To analyse the data, the researchers used logistic multilevel regression and growth curve modelling to investigate how experiences of violence were associated with changes in physical and mental health over time. The models were adjusted for a wide range of demographic, socioeconomic and social factors, including age, education, marital status and financial hardship, and the results were analysed separately for men and women.
Results
The study followed 6,171 adults aged 50 years and older in England between 2007 and 2019.
- 12.7% reported at least one form of violence or abuse
- 3.5% reported childhood physical abuse
- 6% reported lifetime physical violence
- 6% reported lifetime sexual violence
- 32.8% had a limiting long-term illness or disability at baseline
- 27.8% met the threshold for probable depression at baseline
Across all analyses, exposure to violence was associated with poorer health in later life. Even after adjusting for demographic and socioeconomic factors, including age, education, marital status, housing and financial hardship, people who had experienced violence were more likely to report both depressive symptoms and long-term illness or disability than those who had not.
Mental health outcomes
Violence exposure was consistently associated with poorer mental health. Childhood physical abuse showed a similar pattern, and associations were weaker for sexual violence once the model adjusted for demographic, socioeconomic and social factors. The table below shows results for any violence exposure specifically; the childhood physical abuse and sexual violence models followed the same broad pattern, but aren’t tabulated here.

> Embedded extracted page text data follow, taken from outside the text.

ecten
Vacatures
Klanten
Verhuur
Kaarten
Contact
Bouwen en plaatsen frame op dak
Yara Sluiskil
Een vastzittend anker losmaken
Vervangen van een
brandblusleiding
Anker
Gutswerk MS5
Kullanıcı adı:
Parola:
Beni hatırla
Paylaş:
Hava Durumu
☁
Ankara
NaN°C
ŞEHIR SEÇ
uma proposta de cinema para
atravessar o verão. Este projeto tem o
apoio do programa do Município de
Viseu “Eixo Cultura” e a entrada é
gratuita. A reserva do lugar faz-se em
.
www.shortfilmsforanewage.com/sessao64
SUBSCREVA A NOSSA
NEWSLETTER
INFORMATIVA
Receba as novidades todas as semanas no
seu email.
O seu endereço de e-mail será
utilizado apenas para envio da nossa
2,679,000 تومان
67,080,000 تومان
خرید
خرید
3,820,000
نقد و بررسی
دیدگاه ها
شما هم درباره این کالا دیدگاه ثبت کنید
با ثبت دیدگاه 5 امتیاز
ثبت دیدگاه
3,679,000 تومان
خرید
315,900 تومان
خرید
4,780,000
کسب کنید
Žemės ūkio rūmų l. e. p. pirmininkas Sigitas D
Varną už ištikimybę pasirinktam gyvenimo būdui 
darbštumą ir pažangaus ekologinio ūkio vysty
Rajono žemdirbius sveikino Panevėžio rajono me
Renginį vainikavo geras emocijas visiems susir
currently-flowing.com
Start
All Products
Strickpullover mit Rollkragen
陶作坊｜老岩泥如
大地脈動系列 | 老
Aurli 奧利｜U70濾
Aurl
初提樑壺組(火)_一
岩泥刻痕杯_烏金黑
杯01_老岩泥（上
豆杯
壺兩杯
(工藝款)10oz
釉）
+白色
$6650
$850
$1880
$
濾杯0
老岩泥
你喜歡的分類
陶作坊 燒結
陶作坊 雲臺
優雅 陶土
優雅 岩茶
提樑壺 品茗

| Outcome | Exposure | Men aOR (95% CI) | Women aOR (95% CI) |
|---|---|---|---|
| Probable depression | Any violence | 1.99 (1.34 to 2.94) | 1.38 (1.02 to 1.86) |
Men who had experienced any violence had almost twice the odds of probable depression compared with men who had not. The association was present for women too, but smaller. This suggests violence is harmful for both men and women, but its relative impact on mental health may be more pronounced for men in this cohort.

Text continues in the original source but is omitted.